# Task item
Word for word, restate every record, though not the pictures.
*** Opening Provided entries ***
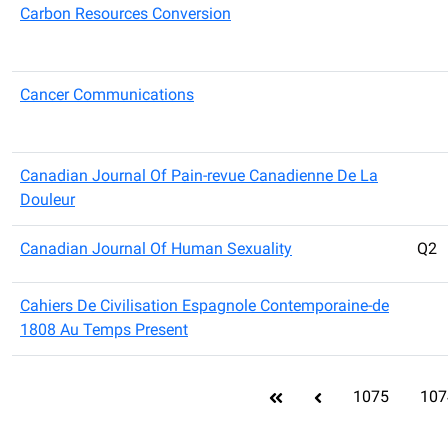
Carbon Resources Conversion
Cancer Communications
Canadian Journal Of Pain-revue Canadienne De La
Douleur
Canadian Journal Of Human Sexuality
Q2
Cahiers De Civilisation Espagnole Contemporaine-de
1808 Au Temps Present
1075
107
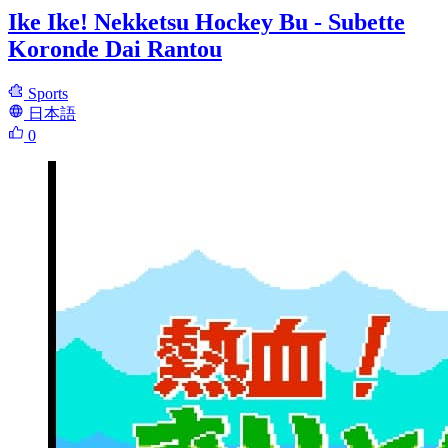
Ike Ike! Nekketsu Hockey Bu - Subette
Koronde Dai Rantou
Sports
日本語
0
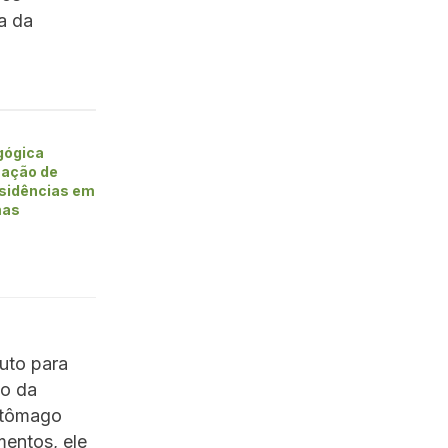
a da
gógica
mação de
esidências em
mas
uto para
 o da
stômago
mentos, ele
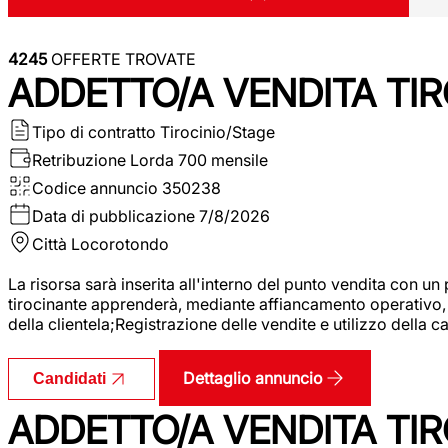
4245
OFFERTE TROVATE
ADDETTO/A VENDITA TIR
Tipo di contratto
Tirocinio/Stage
Retribuzione Lorda
700 mensile
Codice annuncio
350238
Data di pubblicazione
7/8/2026
Città
Locorotondo
La risorsa sarà inserita all'interno del punto vendita con un
tirocinante apprenderà, mediante affiancamento operativo, l
della clientela;Registrazione delle vendite e utilizzo della 
Dettaglio annuncio
Candidati
ADDETTO/A VENDITA TIR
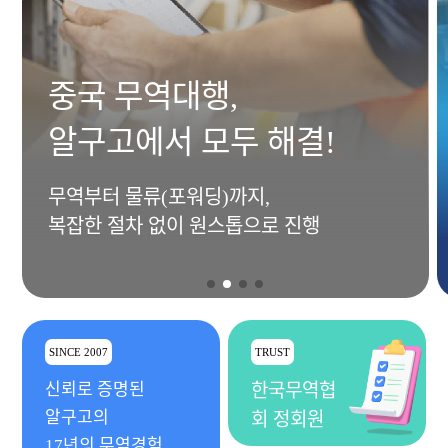
중국 무역대행,
알구고에서 모두 해결!
무역부터 물류(포워딩)까지,
복잡한 절차 없이 원스톱으로 진행
SINCE 2007
TRUST
신뢰로 증명된
한국무역협
알구고의
회 정회원
17년의 무역경험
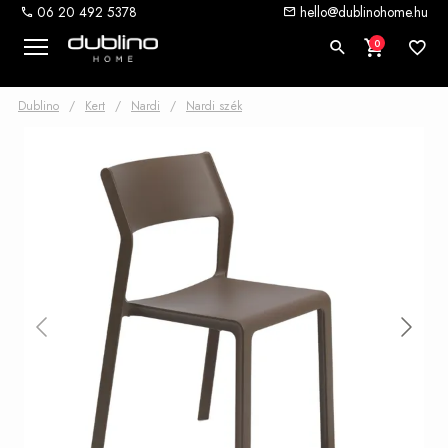
06 20 492 5378
hello@dublinohome.hu
0
Dublino
/
Kert
/
Nardi
/
Nardi szék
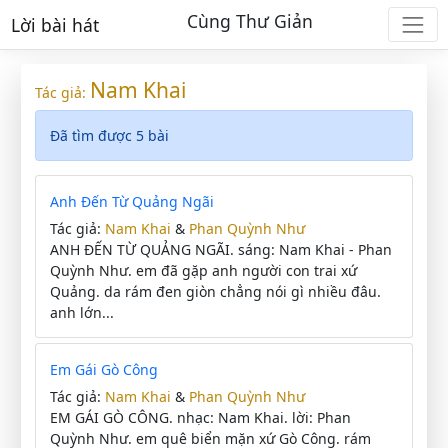
Cùng Thư Giản
Lời bài hát
Nam Khai
Tác giả:
Đã tìm được 5 bài
Anh Đến Từ Quảng Ngãi
Tác giả:
Nam Khai
&
Phan Quỳnh Như
ANH ĐẾN TỪ QUẢNG NGÃI. sáng: Nam Khai - Phan
Quỳnh Như. em đã gặp anh người con trai xứ
Quảng. da rám đen giòn chẳng nói gì nhiều đâu.
anh lớn...
Em Gái Gò Công
Tác giả:
Nam Khai
&
Phan Quỳnh Như
EM GÁI GÒ CÔNG. nhạc: Nam Khai. lời: Phan
Quỳnh Như. em quê biển mặn xứ Gò Công. rám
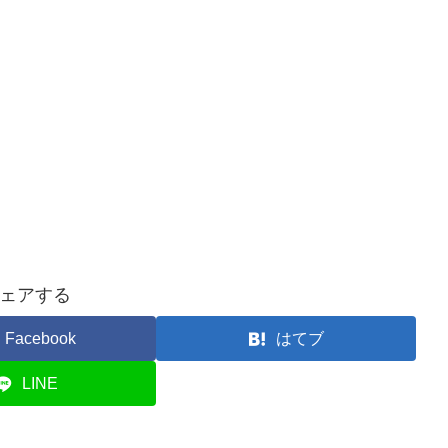
ェアする
Facebook
はてブ
LINE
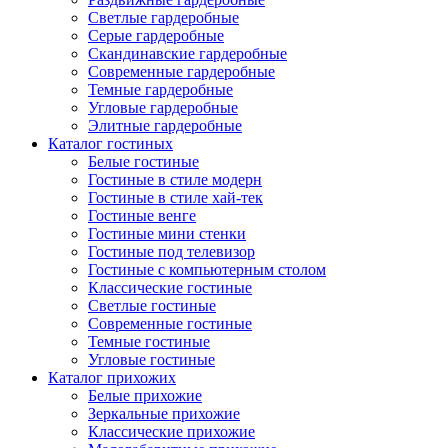
Светлые гардеробные
Серые гардеробные
Скандинавские гардеробные
Современные гардеробные
Темные гардеробные
Угловые гардеробные
Элитные гардеробные
Каталог гостиных
Белые гостиные
Гостиные в стиле модерн
Гостиные в стиле хай-тек
Гостиные венге
Гостиные мини стенки
Гостиные под телевизор
Гостиные с компьютерным столом
Классические гостиные
Светлые гостиные
Современные гостиные
Темные гостиные
Угловые гостиные
Каталог прихожих
Белые прихожие
Зеркальные прихожие
Классические прихожие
*** Closing Provided entries ***
# Result of this exercise
Carbon Resources Conversion
Cancer Communications
Canadian Journal Of Pain-revue Canadienne De La
Douleur
Canadian Journal Of Human Sexuality
Q2
Cahiers De Civilisation Espagnole Contemporaine-de
1808 Au Temps Present
1075
107
Ike Ike! Nekketsu Hockey Bu - Subette
Koronde Dai Rantou
Sports
日本語
0
a da
gógica
mação de
esidências em
mas
uto para
 o da
stômago
mentos, ele
4245
OFFERTE TROVATE
ADDETTO/A VENDITA TIR
Tipo di contratto
Tirocinio/Stage
Retribuzione Lorda
700 mensile
Codice annuncio
350238
Data di pubblicazione
7/8/2026
Città
Locorotondo
La risorsa sarà inserita all'interno del punto vendita con un
tirocinante apprenderà, mediante affiancamento operativo, l
della clientela;Registrazione delle vendite e utilizzo della 
Dettaglio annuncio
Candidati
ADDETTO/A VENDITA TIR
중국 무역대행,
알구고에서 모두 해결!
무역부터 물류(포워딩)까지,
복잡한 절차 없이 원스톱으로 진행
SINCE 2007
TRUST
신뢰로 증명된
한국무역협
알구고의
회 정회원
17년의 무역경험
06 20 492 5378
hello@dublinohome.hu
0
Dublino
/
Kert
/
Nardi
/
Nardi szék
Cùng Thư Giản
Lời bài hát
Nam Khai
Tác giả:
Đã tìm được 5 bài
Anh Đến Từ Quảng Ngãi
Tác giả:
Nam Khai
&
Phan Quỳnh Như
ANH ĐẾN TỪ QUẢNG NGÃI. sáng: Nam Khai - Phan
Quỳnh Như. em đã gặp anh người con trai xứ
Quảng. da rám đen giòn chẳng nói gì nhiều đâu.
anh lớn...
Em Gái Gò Công
Tác giả:
Nam Khai
&
Phan Quỳnh Như
EM GÁI GÒ CÔNG. nhạc: Nam Khai. lời: Phan
Quỳnh Như. em quê biển mặn xứ Gò Công. rám
ェアする
Facebook
はてブ
LINE
Светлые гардеробные
Серые гардеробные
Скандинавские гардеробные
Современные гардеробные
Темные гардеробные
Угловые гардеробные
Элитные гардеробные
Каталог гостиных
Белые гостиные
Гостиные в стиле модерн
Гостиные в стиле хай-тек
Гостиные венге
Гостиные мини стенки
Гостиные под телевизор
Гостиные с компьютерным столом
Классические гостиные
Светлые гостиные
Современные гостиные
Темные гостиные
Угловые гостиные
Каталог прихожих
Белые прихожие
Зеркальные прихожие
Классические прихожие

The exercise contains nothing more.